Prinzip 1: Reden kann man über alles.

Prinzip 2: Der Ton macht die Musik.

Prinzip 3: Der wahre Gentleman schweigt und genießt.

In diesem Sinne! #h


----------



## Thomas9904 (25. April 2016)

*AW: Kontrolle: Deal mit Polizeibeamtem*

Stell sich das einer in Bürokrateutonien mit seinen Hilfssheriffs und Blockwarten vor - geile Geschichte ;-))))))))


----------



## Andal (25. April 2016)

*AW: Kontrolle: Deal mit Polizeibeamtem*

Woher willst du wissen, dass es nicht "täglich" vorkommt? Wer hat schon etwas gegen win-win Situationen, die einem, so man schweigt, eine Menge Ärger ersparen!?


----------



## Thomas9904 (25. April 2016)

*AW: Kontrolle: Deal mit Polizeibeamtem*

wg. der Hilfssheriffs und Blockwarte, weil das kaum unbeobachtet geht...
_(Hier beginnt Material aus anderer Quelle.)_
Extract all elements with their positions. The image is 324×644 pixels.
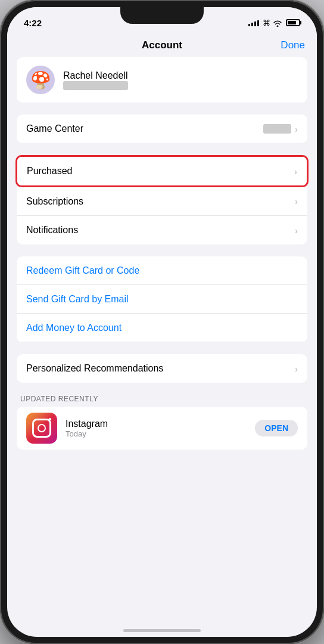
redeem-row[interactable]: Redeem Gift Card or Code (17, 256, 307, 285)
links-card: Redeem Gift Card or Code Send Gift Card … (17, 256, 307, 342)
updated-recently-section: UPDATED RECENTLY Instagram Today (17, 395, 307, 450)
wifi-icon: ⌘ (263, 18, 282, 27)
game-center-label: Game Center (26, 123, 263, 134)
notifications-chevron: › (295, 225, 298, 236)
personalized-label: Personalized Recommendations (26, 363, 295, 374)
links-section: Redeem Gift Card or Code Send Gift Card … (17, 256, 307, 342)
subscriptions-label: Subscriptions (26, 196, 295, 207)
purchased-chevron: › (294, 166, 297, 177)
instagram-icon (26, 413, 57, 444)
send-gift-row[interactable]: Send Gift Card by Email (17, 285, 307, 314)
updated-recently-label: UPDATED RECENTLY (17, 395, 307, 407)
profile-card: 🍄 Rachel Needell (17, 57, 307, 103)
signal-icon (248, 19, 259, 26)
personalized-chevron: › (295, 364, 298, 374)
game-center-row[interactable]: Game Center › (17, 114, 307, 143)
status-icons: ⌘ (248, 18, 300, 27)
subscriptions-notifications-card: Subscriptions › Notifications › (17, 187, 307, 244)
purchased-card: Purchased › (17, 157, 307, 185)
purchased-section: Purchased › (17, 155, 307, 187)
instagram-inner-icon (32, 419, 51, 438)
subscriptions-row[interactable]: Subscriptions › (17, 187, 307, 216)
add-money-label: Add Money to Account (26, 323, 122, 333)
notch (120, 7, 204, 24)
notifications-row[interactable]: Notifications › (17, 216, 307, 244)
instagram-corner-dot (49, 418, 51, 420)
page-title: Account (142, 39, 182, 51)
game-center-section: Game Center › (17, 114, 307, 143)
personalized-row[interactable]: Personalized Recommendations › (17, 354, 307, 383)
instagram-card: Instagram Today OPEN (17, 407, 307, 450)
game-center-card: Game Center › (17, 114, 307, 143)
profile-email (63, 81, 128, 90)
profile-info: Rachel Needell (63, 70, 128, 90)
send-gift-label: Send Gift Card by Email (26, 294, 129, 305)
instagram-info: Instagram Today (66, 419, 255, 438)
phone-frame: 4:22 ⌘ (0, 0, 324, 644)
done-button[interactable]: Done (281, 39, 305, 51)
scroll-content: 🍄 Rachel Needell Game Center (7, 57, 317, 631)
status-time: 4:22 (24, 18, 42, 28)
instagram-row[interactable]: Instagram Today OPEN (17, 407, 307, 450)
avatar: 🍄 (26, 66, 55, 94)
add-money-row[interactable]: Add Money to Account (17, 314, 307, 342)
personalized-section: Personalized Recommendations › (17, 354, 307, 383)
game-center-chevron: › (295, 124, 298, 134)
notifications-label: Notifications (26, 225, 295, 236)
purchased-label: Purchased (27, 166, 294, 177)
instagram-lens-icon (38, 424, 46, 432)
subscriptions-chevron: › (295, 196, 298, 206)
redeem-label: Redeem Gift Card or Code (26, 265, 139, 276)
battery-icon (286, 19, 300, 26)
instagram-date: Today (66, 429, 255, 438)
profile-name: Rachel Needell (63, 70, 128, 81)
purchased-row[interactable]: Purchased › (17, 157, 307, 185)
instagram-name: Instagram (66, 419, 255, 429)
personalized-card: Personalized Recommendations › (17, 354, 307, 383)
home-indicator (123, 629, 201, 632)
profile-section: 🍄 Rachel Needell (17, 57, 307, 103)
purchased-highlight: Purchased › (15, 155, 309, 187)
game-center-value (263, 124, 291, 134)
phone-screen: 4:22 ⌘ (7, 7, 317, 637)
nav-bar: Account Done (7, 33, 317, 57)
open-button[interactable]: OPEN (255, 420, 298, 436)
profile-row[interactable]: 🍄 Rachel Needell (17, 57, 307, 103)
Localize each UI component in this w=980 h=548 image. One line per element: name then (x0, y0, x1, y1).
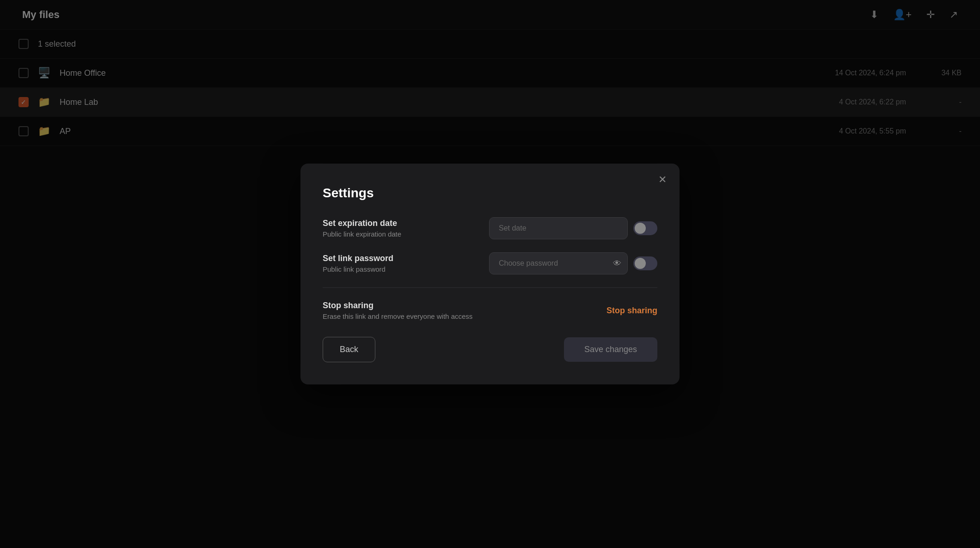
settings-dialog: ✕ Settings Set expiration date Public li… (300, 164, 680, 384)
password-label: Set link password (323, 254, 489, 263)
stop-sharing-info: Stop sharing Erase this link and remove … (323, 301, 606, 320)
password-setting-row: Set link password Public link password 👁 (323, 252, 657, 274)
close-button[interactable]: ✕ (658, 175, 667, 185)
password-input[interactable] (489, 252, 628, 274)
stop-sharing-label: Stop sharing (323, 301, 606, 311)
back-button[interactable]: Back (323, 337, 375, 362)
password-controls: 👁 (489, 252, 657, 274)
expiration-label: Set expiration date (323, 219, 489, 228)
eye-icon[interactable]: 👁 (613, 259, 621, 268)
password-wrapper: 👁 (489, 252, 628, 274)
stop-sharing-row: Stop sharing Erase this link and remove … (323, 301, 657, 320)
dialog-title: Settings (323, 186, 657, 201)
dialog-footer: Back Save changes (323, 337, 657, 362)
password-desc: Public link password (323, 265, 489, 273)
password-info: Set link password Public link password (323, 254, 489, 273)
expiration-toggle[interactable] (633, 221, 657, 235)
stop-sharing-button[interactable]: Stop sharing (606, 306, 657, 316)
expiration-controls (489, 217, 657, 239)
modal-overlay: ✕ Settings Set expiration date Public li… (0, 0, 980, 548)
expiration-setting-row: Set expiration date Public link expirati… (323, 217, 657, 239)
password-toggle[interactable] (633, 256, 657, 270)
divider (323, 287, 657, 288)
expiration-desc: Public link expiration date (323, 230, 489, 238)
expiration-date-input[interactable] (489, 217, 628, 239)
stop-sharing-desc: Erase this link and remove everyone with… (323, 312, 606, 320)
save-changes-button[interactable]: Save changes (564, 337, 657, 362)
expiration-info: Set expiration date Public link expirati… (323, 219, 489, 238)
Das macht der treu abnickende und dienende Bürokrateutone NIEMALS mit, das MUSS seine Ordnung haben..

Hier ist doch schon ne Flasche Wein für den Müllmann zu Weihnachten Bestechung.............
;-)))))


----------



## Andal (25. April 2016)

*AW: Kontrolle: Deal mit Polizeibeamtem*

Diskretion. Das Zauberwort heißt Diskretion. Solche Verhandlungen führt man in aller Stille und eben diskret. Heutzutage vielleicht nicht mehr so populär, aber immer noch ungemein effizient!


----------



## Thomas9904 (25. April 2016)

*AW: Kontrolle: Deal mit Polizeibeamtem*

Du willst doch nicht hier etwa dem für die Untertanen treusorgenden und umfassend alimentierten Staatsbeamten in der BRD Bestechlichkeit unterstellen??
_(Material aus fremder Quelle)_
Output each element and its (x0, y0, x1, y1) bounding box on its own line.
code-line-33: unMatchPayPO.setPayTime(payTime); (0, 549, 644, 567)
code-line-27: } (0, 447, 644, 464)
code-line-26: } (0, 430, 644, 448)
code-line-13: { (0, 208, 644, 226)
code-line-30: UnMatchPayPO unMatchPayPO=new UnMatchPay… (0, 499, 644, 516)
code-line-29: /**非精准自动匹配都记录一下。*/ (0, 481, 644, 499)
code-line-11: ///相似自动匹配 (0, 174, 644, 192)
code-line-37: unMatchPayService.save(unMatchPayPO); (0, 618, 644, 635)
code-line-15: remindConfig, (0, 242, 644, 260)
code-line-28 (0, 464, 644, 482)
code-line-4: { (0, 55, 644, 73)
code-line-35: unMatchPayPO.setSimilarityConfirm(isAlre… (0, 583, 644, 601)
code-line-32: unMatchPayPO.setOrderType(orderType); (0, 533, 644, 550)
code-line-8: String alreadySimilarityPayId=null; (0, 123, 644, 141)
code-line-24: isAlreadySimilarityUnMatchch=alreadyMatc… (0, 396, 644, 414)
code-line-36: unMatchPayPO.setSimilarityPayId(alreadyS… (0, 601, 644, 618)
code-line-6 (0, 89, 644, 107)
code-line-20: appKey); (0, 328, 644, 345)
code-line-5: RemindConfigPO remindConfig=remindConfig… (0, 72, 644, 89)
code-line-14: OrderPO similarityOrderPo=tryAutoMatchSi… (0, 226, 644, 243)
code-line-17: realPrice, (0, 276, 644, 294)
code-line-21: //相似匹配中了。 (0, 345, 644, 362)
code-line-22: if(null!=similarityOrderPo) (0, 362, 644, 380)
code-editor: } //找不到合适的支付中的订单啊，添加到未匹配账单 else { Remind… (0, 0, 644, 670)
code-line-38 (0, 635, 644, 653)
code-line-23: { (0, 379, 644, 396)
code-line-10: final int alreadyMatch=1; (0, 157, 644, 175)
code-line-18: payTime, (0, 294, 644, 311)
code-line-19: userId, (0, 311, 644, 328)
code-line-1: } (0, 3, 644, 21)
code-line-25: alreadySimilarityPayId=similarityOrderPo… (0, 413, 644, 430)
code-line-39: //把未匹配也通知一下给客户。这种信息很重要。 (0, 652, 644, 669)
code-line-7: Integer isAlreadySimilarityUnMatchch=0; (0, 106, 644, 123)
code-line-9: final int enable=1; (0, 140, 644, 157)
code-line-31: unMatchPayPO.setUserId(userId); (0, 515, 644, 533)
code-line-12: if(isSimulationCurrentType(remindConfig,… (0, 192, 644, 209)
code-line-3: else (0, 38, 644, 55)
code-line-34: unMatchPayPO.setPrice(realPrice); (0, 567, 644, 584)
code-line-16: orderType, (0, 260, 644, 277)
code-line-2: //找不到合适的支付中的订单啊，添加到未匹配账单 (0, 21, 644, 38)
Sowas käme nieeeeeeeeeeeeeeeeeee bei uns vor..
;-))))

Da rückt vorher das THW an...


----------



## Franky (25. April 2016)

*AW: Kontrolle: Deal mit Polizeibeamtem*



Angler9999 schrieb:


> hmm von neulich Blitzmaraton nicht ich, aber aus erster Hand.
> 
> Zu schnell angehalten worden mit den Worten "Wird mit Sicherheit 3 Monate Fahrverbot"
> 
> ...



/OT
Ui - das wären ja mind. 61 bzw. 71 km/h nach Abzug der Toleranz (Innerorts/Ausserorts) zu viel, wenn ich mich nicht irre...


----------



## Trollwut (25. April 2016)

*AW: Kontrolle: Deal mit Polizeibeamtem*



Thomas9904 schrieb:


> Du willst doch nicht hier etwa dem für die Untertanen treusorgenden und umfassend alimentierten Staatsbeamten in der BRD Bestechlichkeit unterstellen??
> 
> Sowas käme nieeeeeeeeeeeeeeeeeee bei uns vor..
> ;-))))
> ...



Das ist vllt. in BaWü der Fall, aus Franken kenn ich das gaaaaanz anders. Auf dem Land gelten nunmal andere Regeln :m


----------



## Thomas9904 (25. April 2016)

*AW: Kontrolle: Deal mit Polizeibeamtem*

Anarchisten, bayerische - ähhhhh, frängggische...................
;-))))


----------



## Angler9999 (25. April 2016)

*AW: Kontrolle: Deal mit Polizeibeamtem*

Jupp, waren Ü60 Ausserorts  auf dem Video...  (Ich hab´s geseh´n, das Video ist wirklich gesendet worden)


----------



## BERND2000 (25. April 2016)

*AW: Kontrolle: Deal mit Polizeibeamtem*



Thomas9904 schrieb:


> Stell sich das einer in Bürokrateutonien mit seinen Hilfssheriffs und Blockwarten vor - geile Geschichte ;-))))))))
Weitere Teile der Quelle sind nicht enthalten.